What is needed is every line of the data that includes the word "United". Please copy each one.

[[ Raw data open ]]

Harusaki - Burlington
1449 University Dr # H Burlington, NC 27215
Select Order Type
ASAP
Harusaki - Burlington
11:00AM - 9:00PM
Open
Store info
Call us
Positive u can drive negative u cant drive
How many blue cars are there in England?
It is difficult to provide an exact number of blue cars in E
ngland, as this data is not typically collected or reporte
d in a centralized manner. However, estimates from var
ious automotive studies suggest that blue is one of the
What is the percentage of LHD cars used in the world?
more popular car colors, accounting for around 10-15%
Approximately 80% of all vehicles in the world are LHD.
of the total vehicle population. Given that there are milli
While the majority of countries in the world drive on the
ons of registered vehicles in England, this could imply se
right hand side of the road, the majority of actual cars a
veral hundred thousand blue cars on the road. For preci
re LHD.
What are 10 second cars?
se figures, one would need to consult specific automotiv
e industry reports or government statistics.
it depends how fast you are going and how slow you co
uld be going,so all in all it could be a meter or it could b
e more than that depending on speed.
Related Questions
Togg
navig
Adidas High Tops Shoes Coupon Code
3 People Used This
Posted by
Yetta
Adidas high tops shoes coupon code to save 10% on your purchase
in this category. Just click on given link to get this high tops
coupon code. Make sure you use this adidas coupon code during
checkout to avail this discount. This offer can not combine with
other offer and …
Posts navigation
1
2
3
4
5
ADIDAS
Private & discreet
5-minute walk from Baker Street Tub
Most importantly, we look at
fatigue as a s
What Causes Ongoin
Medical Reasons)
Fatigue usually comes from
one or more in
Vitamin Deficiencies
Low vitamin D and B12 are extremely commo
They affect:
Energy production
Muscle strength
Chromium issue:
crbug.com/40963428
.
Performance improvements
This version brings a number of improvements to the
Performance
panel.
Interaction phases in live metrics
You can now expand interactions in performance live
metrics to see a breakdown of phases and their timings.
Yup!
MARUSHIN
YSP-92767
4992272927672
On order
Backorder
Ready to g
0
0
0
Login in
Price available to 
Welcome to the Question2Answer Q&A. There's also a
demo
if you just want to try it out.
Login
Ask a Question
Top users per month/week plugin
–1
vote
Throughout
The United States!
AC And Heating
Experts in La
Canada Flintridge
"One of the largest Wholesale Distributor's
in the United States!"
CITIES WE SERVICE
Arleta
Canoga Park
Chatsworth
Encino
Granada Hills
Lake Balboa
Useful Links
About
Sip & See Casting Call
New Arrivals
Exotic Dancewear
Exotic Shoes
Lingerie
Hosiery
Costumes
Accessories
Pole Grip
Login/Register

[[ Raw data closed ]]

■ Result of this task ■
The United States!
in the United States!"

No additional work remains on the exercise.